Uma hora depois era ver a pobre da Isabelinha com o fato branco cheio de óleo e lama, ainda com o macaco na mão, o filho a chorar na cadeirinha, e o telemóvel dela a tocar insistentemente. Era o chefe dela, a lembrar que a reunião com os novos sócios do hipódromo ia começar daí a dez minutos. Isabelinha desculpou-se e contou o motivo do atraso, só que o chefe pensou ser uma mentira de 1 de Abril que usava para fugir àquela secante reunião. Reagiu secamente a avisar que estava despedida e desligou-lhe o telefone na cara. Desfeita em lágrimas, ligou num pranto à mãe. Lembrando-se do dia que o calendário assinalava, a mãe respondeu que já estava farta das mentiras dela e desligou o telemóvel sem apelo nem agravo.

O bebé chorava cada vez mais ao ver a mãe em desespero, e a pobre Isabelinha decidiu recorrer ao avô da criança. Não teve sorte. O pai dela ripostou que não era hora para mentiras e que já estava atrasado para o encontro com os investidores chineses do visto dourado. Fula da vida, Isabelinha atirou com o iPhone pela calçada fora e deixou-se cair no chão a chorar desalmadamente.

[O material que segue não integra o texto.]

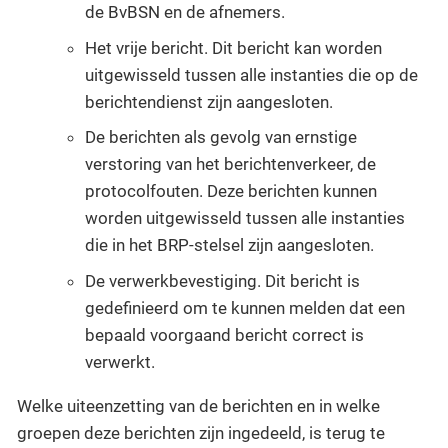
de BvBSN en de afnemers.
Het vrije bericht. Dit bericht kan worden
uitgewisseld tussen alle instanties die op de
berichtendienst zijn aangesloten.
De berichten als gevolg van ernstige
verstoring van het berichtenverkeer, de
protocolfouten. Deze berichten kunnen
worden uitgewisseld tussen alle instanties
die in het BRP-stelsel zijn aangesloten.
De verwerkbevestiging. Dit bericht is
gedefinieerd om te kunnen melden dat een
bepaald voorgaand bericht correct is
verwerkt.
Welke uiteenzetting van de berichten en in welke
groepen deze berichten zijn ingedeeld, is terug te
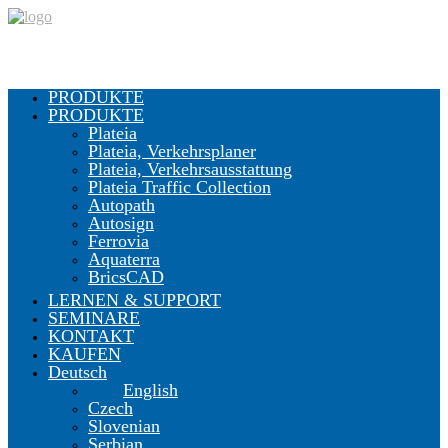
PRODUKTE
PRODUKTE
Plateia
Plateia, Verkehrsplaner
Plateia, Verkehrsausstattung
Plateia Traffic Collection
Autopath
Autosign
Ferrovia
Aquaterra
BricsCAD
LERNEN & SUPPORT
SEMINARE
KONTAKT
KAUFEN
Deutsch
English
Czech
Slovenian
Serbian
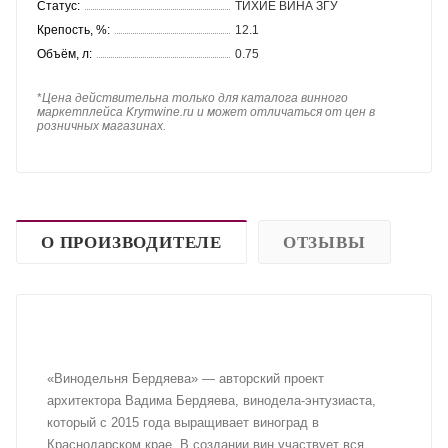
Статус:
ТИХИЕ ВИНА ЗГУ
Крепость, %:
12.1
Объём, л:
0.75
*
Цена действительна только для каталога винного
маркетплейса Krymwine.ru и может отличаться от цен в
розничных магазинах.
О ПРОИЗВОДИТЕЛЕ
ОТЗЫВЫ
«Винодельня Бердяева» — авторский проект
архитектора Вадима Бердяева, винодела-энтузиаста,
который с 2015 года выращивает виноград в
Краснодарском крае. В создании вин участвует вся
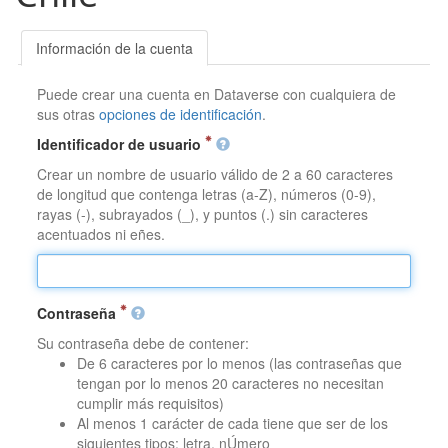
Información de la cuenta
Puede crear una cuenta en Dataverse con cualquiera de
sus otras
opciones de identificación
.
Identificador de usuario
Crear un nombre de usuario válido de 2 a 60 caracteres
de longitud que contenga letras (a-Z), números (0-9),
rayas (-), subrayados (_), y puntos (.) sin caracteres
acentuados ni eñes.
Contraseña
Su contraseña debe de contener:
De 6 caracteres por lo menos (las contraseñas que
tengan por lo menos 20 caracteres no necesitan
cumplir más requisitos)
Al menos 1 carácter de cada tiene que ser de los
siguientes tipos: letra, nÚmero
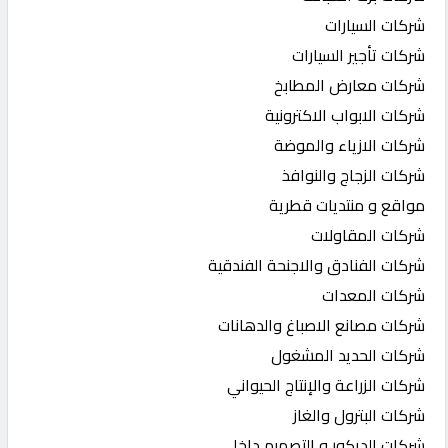
شركات السيارات
شركات تأجير السيارات
شركات معارض المطابخ
شركات الابواب الاكترونية
شركات الازياء والموضة
شركات الزجاج والنوافذ
مواقع و منتديات قطرية
شركات المقاولات
شركات الفنادق والاجنحة الفندقية
شركات المعدات
شركات مصانع الاصباغ والدهانات
شركات الحديد المشغول
شركات الزراعة والإنتاج الحيواني
شركات البترول والغاز
شركات الديكور و التصميم داخلي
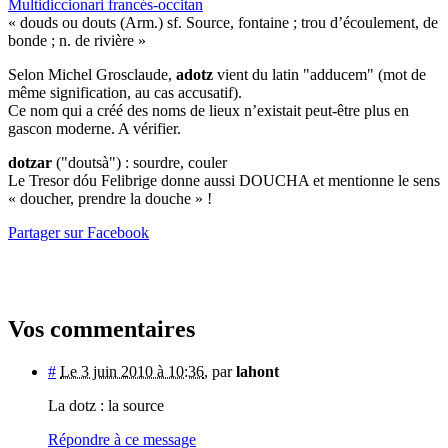
Multidiccionari francés-occitan
« douds ou douts (Arm.) sf. Source, fontaine ; trou d’écoulement, de
bonde ; n. de rivière »
Selon Michel Grosclaude,
adotz
vient du latin "adducem" (mot de
même signification, au cas accusatif).
Ce nom qui a créé des noms de lieux n’existait peut-être plus en
gascon moderne. A vérifier.
dotzar
("doutsà") : sourdre, couler
Le Tresor dóu Felibrige donne aussi DOUCHA et mentionne le sens
« doucher, prendre la douche » !
Partager sur Facebook
Vos commentaires
#
Le 3 juin 2010 à 10:36
,
par
lahont
La dotz : la source
Répondre à ce message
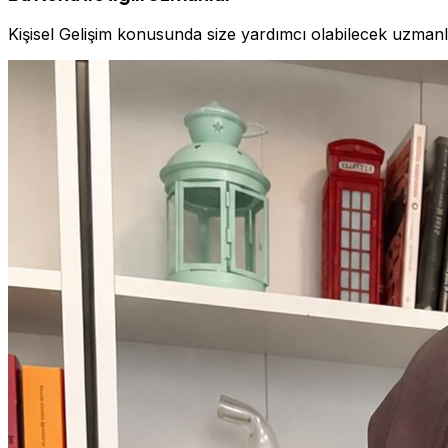
Kişisel Gelişim konusunda size yardımcı olabilecek uzman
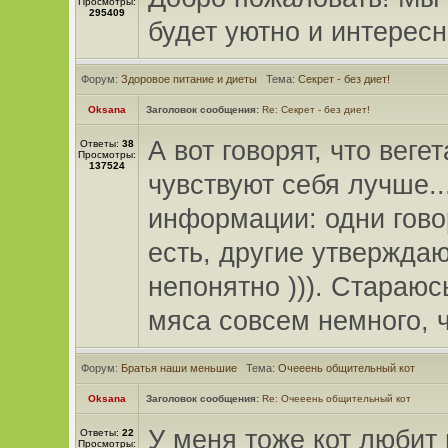
Просмотры:
295409
будет уютно и интересн
Форум:
Здоровое питание и диеты
Тема:
Секрет - без диет!
Oksana
Заголовок сообщения:
Re: Секрет - без диет!
А вот говорят, что вег
Ответы:
38
Просмотры:
137524
чувствуют себя лучше..
информации: одни гово
есть, другие утверждают
непонятно ))). Стараюс
мяса совсем немного, ч
Форум:
Братья наши меньшие
Тема:
Очееень общительный кот
Oksana
Заголовок сообщения:
Re: Очееень общительный кот
У меня тоже кот любит 
Ответы:
22
Просмотры:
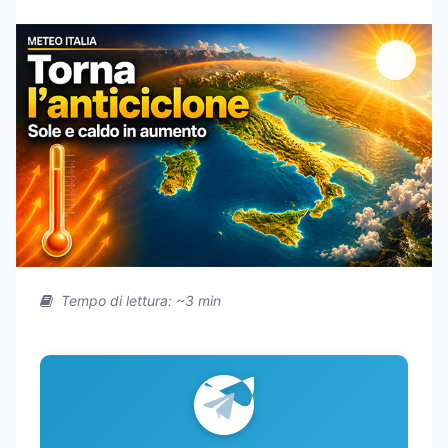
Tempo di lettura: ~3 min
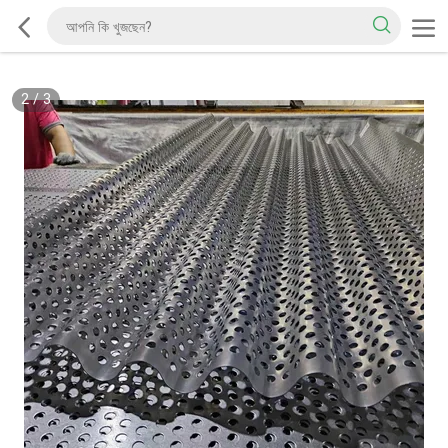
2
/
3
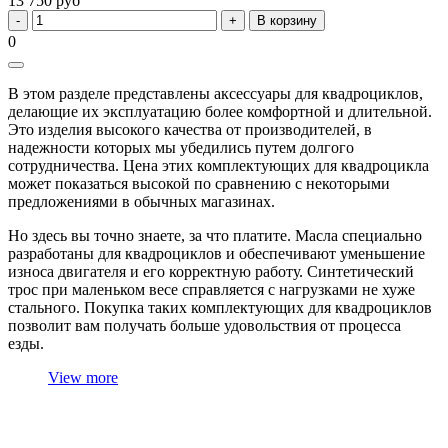
13 750 руб
В корзину
0
В этом разделе представлены аксессуары для квадроциклов,
делающие их эксплуатацию более комфортной и длительной.
Это изделия высокого качества от производителей, в
надежности которых мы убедились путем долгого
сотрудничества. Цена этих комплектующих для квадроцикла
может показаться высокой по сравнению с некоторыми
предложениями в обычных магазинах.
Но здесь вы точно знаете, за что платите. Масла специально
разработаны для квадроциклов и обеспечивают уменьшение
износа двигателя и его корректную работу. Синтетический
трос при маленьком весе справляется с нагрузками не хуже
стального. Покупка таких комплектующих для квадроциклов
позволит вам получать больше удовольствия от процесса
езды.
View more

Ao contrário do resto da família, a irmã ex-obesa (que agora era modelo fotográfico) adorava o entusiasmo da Isabelinha naqueles dias e arrastou a amiga Vera para irem a casa da irmã, não sabendo que naquele dia ela tinha de entrar mais cedo no hipódromo por causa da reunião com os sócios ricaços. Foi o que valeu. Ao chegar a dois quarteirões de casa da irmã encontrou-a prostrada no chão, o sobrinho roxo de tanto chorar, e o carro ainda com o pneu por mudar.

Naquele dia Isabelinha prometeu a si mesma nunca mais inventar mentiras, nem mesmo a 1 de Abril - e também ensinar ao filho a história do Pedro e do Lobo.